Description of the task:
For the listing below, give the number of lines that hold the string "place", without anything else.

Data section:
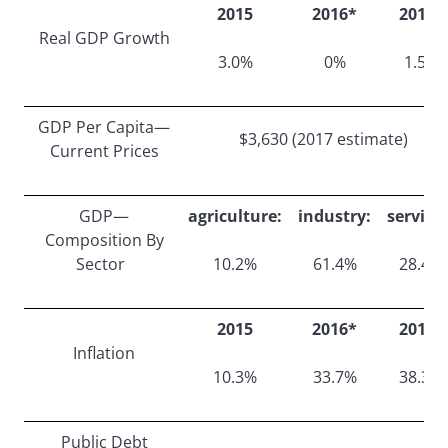
2015
2016*
2017*
Real GDP Growth
3.0%
0%
1.5%
GDP Per Capita—
$3,630 (2017 estimate)
Current Prices
GDP—
agriculture:
industry:
services
Composition By
Sector
10.2%
61.4%
28.4%
2015
2016*
2017*
Inflation
10.3%
33.7%
38.3%
Public Debt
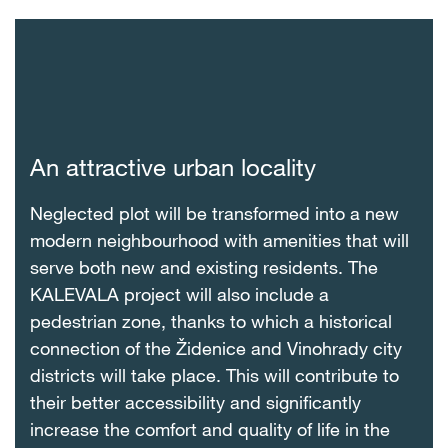
An attractive urban locality
Neglected plot will be transformed into a new
modern neighbourhood with amenities that will
serve both new and existing residents. The
KALEVALA project will also include a
pedestrian zone, thanks to which a historical
connection of the Židenice and Vinohrady city
districts will take place. This will contribute to
their better accessibility and significantly
increase the comfort and quality of life in the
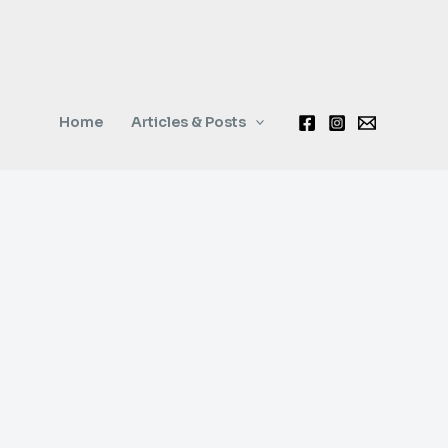
Home
Articles & Posts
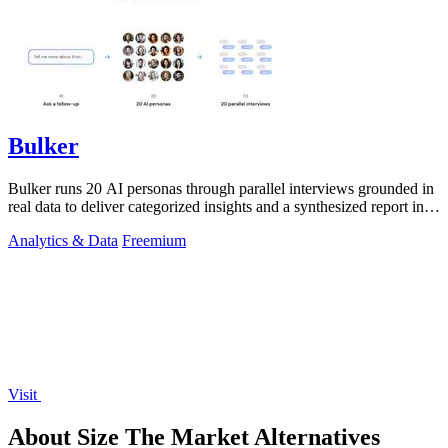
Bulker
Bulker runs 20 AI personas through parallel interviews grounded in
real data to deliver categorized insights and a synthesized report in
seconds.
Analytics & Data
Freemium
Visit
About Size The Market Alternatives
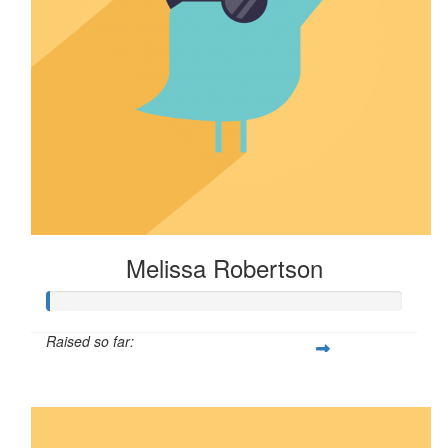
Melissa Robertson
Raised so far:
$16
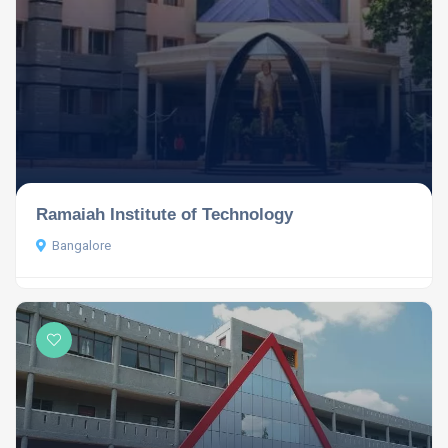
Ramaiah Institute of Technology
Bangalore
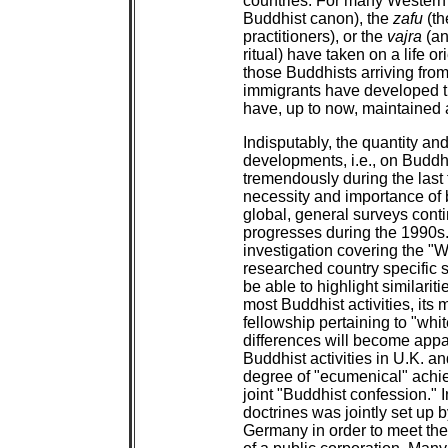
countries. For many Western
Buddhist canon), the
zafu
(th
practitioners), or the
vajra
(an
ritual) have taken on a life 
those Buddhists arriving from
immigrants have developed 
have, up to now, maintained 
Indisputably, the quantity an
developments, i.e., on Buddhi
tremendously during the last
necessity and importance of 
global, general surveys cont
progresses during the 1990s.
investigation covering the "
researched country specific 
be able to highlight similariti
most Buddhist activities, its
fellowship pertaining to "whi
differences will become appar
Buddhist activities in U.K. a
degree of "ecumenical" achi
joint "Buddhist confession." 
doctrines was jointly set up b
Germany in order to meet the 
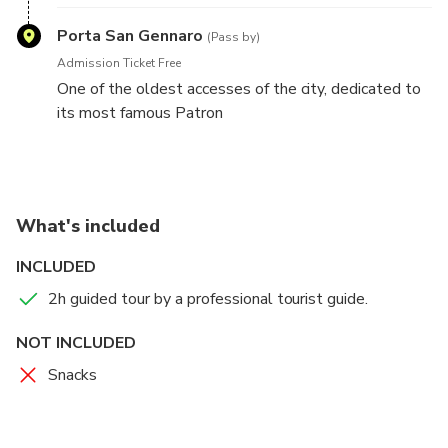
District!
Porta San Gennaro
(Pass by)
Admission Ticket Free
One of the oldest accesses of the city, dedicated to
its most famous Patron
What's included
INCLUDED
2h guided tour by a professional tourist guide.
NOT INCLUDED
Snacks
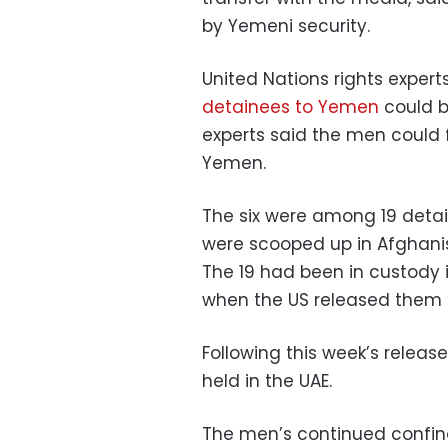
by Yemeni security.
United Nations rights expert
detainees to Yemen
could b
experts said the men could f
Yemen.
The six were among 19 deta
were scooped up in Afghanist
The 19 had been in custody 
when the US released the
Following this week’s release
held in the UAE.
The men’s continued confi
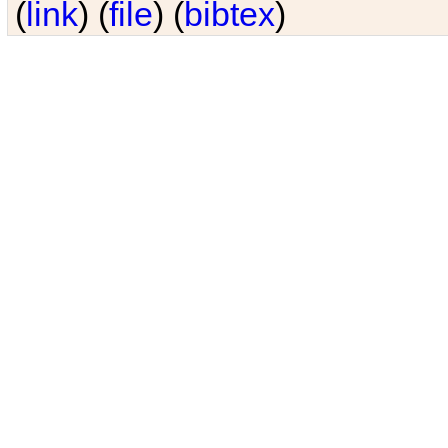
(
link
) (
file
) (
bibtex
)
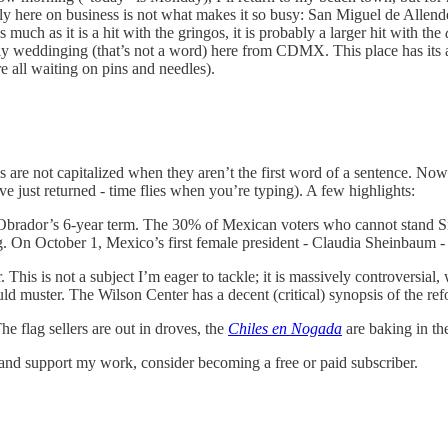
ually here on business is not what makes it so busy: San Miguel de Allen
s much as it is a hit with the gringos, it is probably a larger hit with the
weddinging (that’s not a word) here from CDMX. This place has its attra
 all waiting on pins and needles).
 are not capitalized when they aren’t the first word of a sentence. Now 
e just returned - time flies when you’re typing). A few highlights:
ador’s 6-year term. The 30% of Mexican voters who cannot stand Sr. Manu
g. On October 1, Mexico’s first female president - Claudia Sheinbaum - 
This is not a subject I’m eager to tackle; it is massively controversial,
uld muster. The Wilson Center has a decent (critical) synopsis of the r
e flag sellers are out in droves, the
Chiles en Nogada
are baking in th
 and support my work, consider becoming a free or paid subscriber.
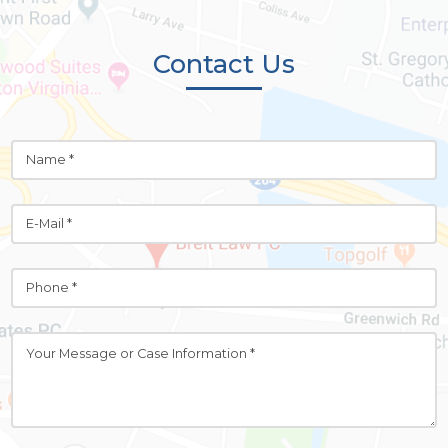
Contact Us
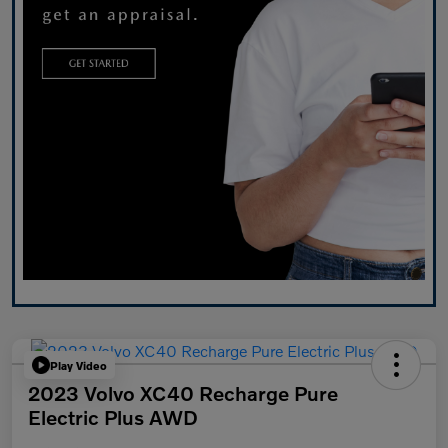
Play Video
2023 Volvo XC40 Recharge Pure
Electric Plus AWD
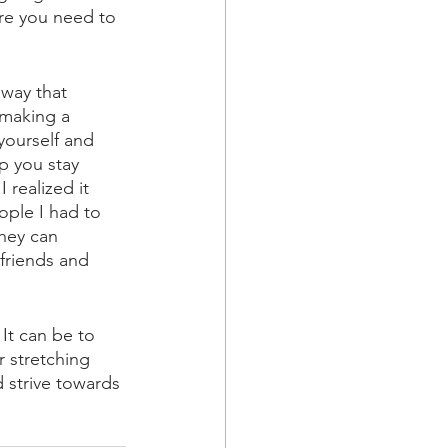
ere you need to 
way that 
 making a 
ourself and 
p you stay 
 realized it 
ple I had to 
hey can 
friends and 
It can be to 
r stretching 
 strive towards 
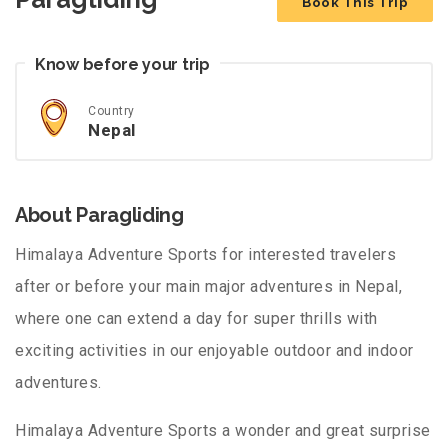
Book This Trip
Know before your trip
Country
Nepal
About Paragliding
Himalaya Adventure Sports for interested travelers
after or before your main major adventures in Nepal,
where one can extend a day for super thrills with
exciting activities in our enjoyable outdoor and indoor
adventures.
Himalaya Adventure Sports a wonder and great surprise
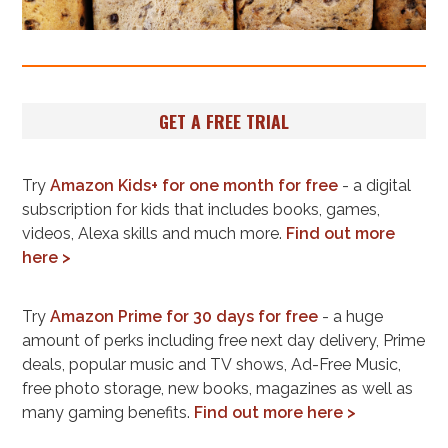
GET A FREE TRIAL
Try
Amazon Kids+ for one month for free
- a digital
subscription for kids that includes books, games,
videos, Alexa skills and much more.
Find out more
here >
Try
Amazon Prime for 30 days for free
- a huge
amount of perks including free next day delivery, Prime
deals, popular music and TV shows, Ad-Free Music,
free photo storage, new books, magazines as well as
many gaming benefits.
Find out more here >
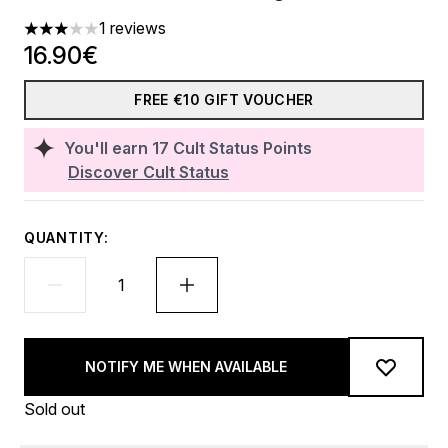
1 reviews
3 stars out of a maximum of 5
16.90€
FREE €10 GIFT VOUCHER
You'll earn
17
Cult Status Points
Discover Cult Status
QUANTITY:
NOTIFY ME WHEN AVAILABLE
Sold out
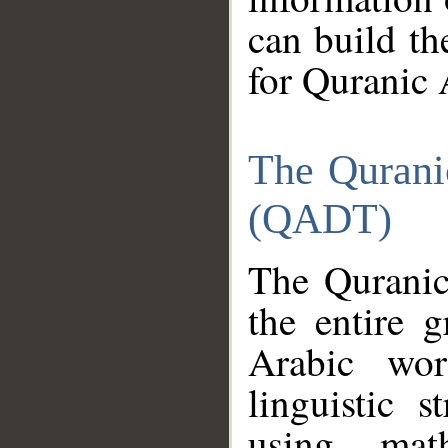
can build th
for Quranic 
The Qurani
(QADT)
The Quranic
the entire 
Arabic wor
linguistic s
using mat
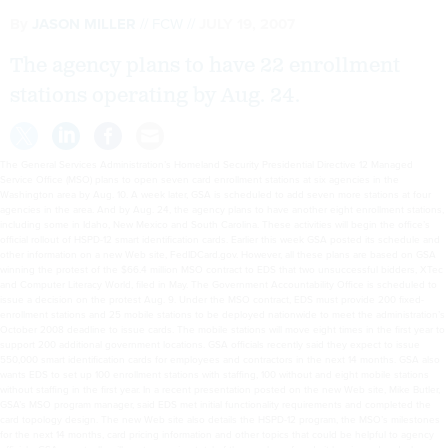
By
JASON MILLER
FCW
JULY 19, 2007
The agency plans to have 22 enrollment
stations operating by Aug. 24.
The General Services Administration’s Homeland Security Presidential Directive 12 Managed
Service Office (MSO) plans to open seven card enrollment stations at six agencies in the
Washington area by Aug. 10. A week later, GSA is scheduled to add seven more stations at four
agencies in the area. And by Aug. 24, the agency plans to have another eight enrollment stations,
including some in Idaho, New Mexico and South Carolina. These activities will begin the office’s
official rollout of HSPD-12 smart identification cards. Earlier this week GSA posted its schedule and
other information on a new Web site, FedIDCard.gov. However, all these plans are based on GSA
winning the protest of the $66.4 million MSO contract to EDS that two unsuccessful bidders, XTec
and Computer Literacy World, filed in May. The Government Accountability Office is scheduled to
issue a decision on the protest Aug. 9. Under the MSO contract, EDS must provide 200 fixed-
enrollment stations and 25 mobile stations to be deployed nationwide to meet the administration’s
October 2008 deadline to issue cards. The mobile stations will move eight times in the first year to
support 200 additional government locations. GSA officials recently said they expect to issue
550,000 smart identification cards for employees and contractors in the next 14 months. GSA also
wants EDS to set up 100 enrollment stations with staffing, 100 without and eight mobile stations
without staffing in the first year. In a recent presentation posted on the new Web site, Mike Butler,
GSA’s MSO program manager, said EDS met initial functionality requirements and completed the
card topology design. The new Web site also details the HSPD-12 program, the MSO’s milestones
for the next 14 months, card pricing information and other topics that could be helpful to agency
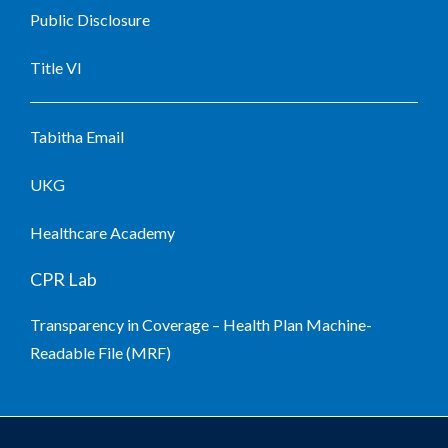
Public Disclosure
Title VI
Tabitha Email
UKG
Healthcare Academy
CPR Lab
Transparency in Coverage – Health Plan Machine-
Readable File (MRF)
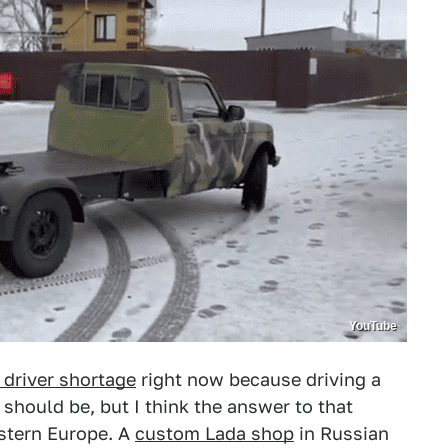
YouTube
 driver shortage
right now because driving a
t should be, but I think the answer to that
stern Europe. A
custom Lada shop
in Russian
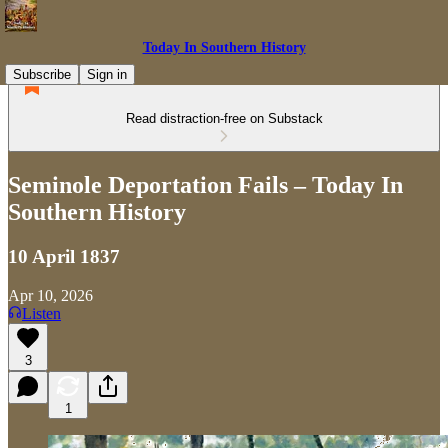
Today In Southern History
Subscribe
Sign in
Read distraction-free on Substack
Seminole Deportation Fails – Today In
Southern History
10 April 1837
Apr 10, 2026
Listen
3
1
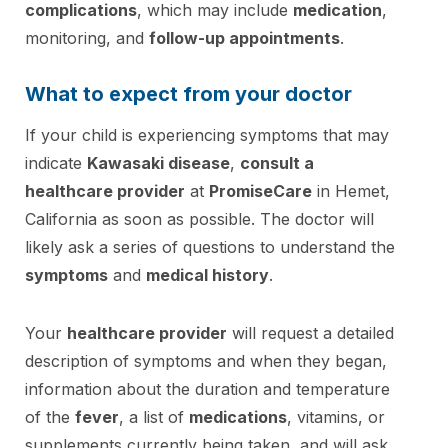
complications
, which may include
medication
,
monitoring, and
follow-up appointments
.
What to expect from your doctor
If your child is experiencing symptoms that may
indicate
Kawasaki disease
,
consult a
healthcare provider
at
PromiseCare
in Hemet,
California as soon as possible. The doctor will
likely ask a series of questions to understand the
symptoms
and
medical history
.
Your
healthcare provider
will request a detailed
description of symptoms and when they began,
information about the duration and temperature
of the
fever
, a list of
medications
, vitamins, or
supplements currently being taken, and will ask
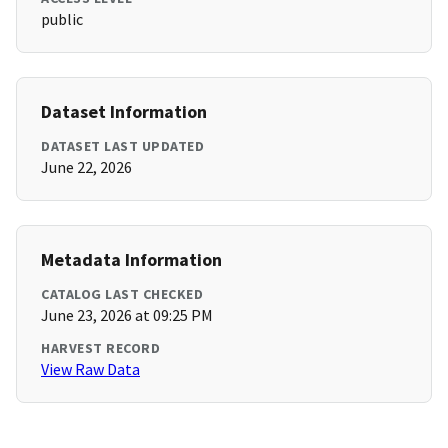
public
Dataset Information
DATASET LAST UPDATED
June 22, 2026
Metadata Information
CATALOG LAST CHECKED
June 23, 2026 at 09:25 PM
HARVEST RECORD
View Raw Data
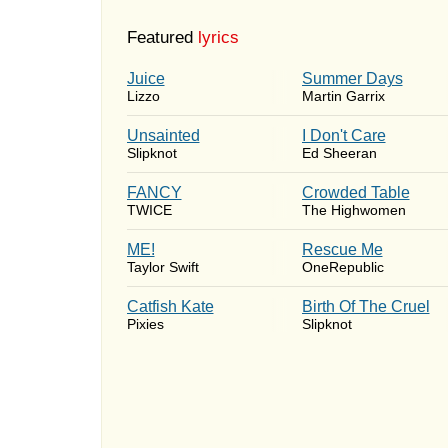
Featured
lyrics
Juice
Summer Days
Lizzo
Martin Garrix
Unsainted
I Don't Care
Slipknot
Ed Sheeran
FANCY
Crowded Table
TWICE
The Highwomen
ME!
Rescue Me
Taylor Swift
OneRepublic
Catfish Kate
Birth Of The Cruel
Pixies
Slipknot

Answer to this exercise:
2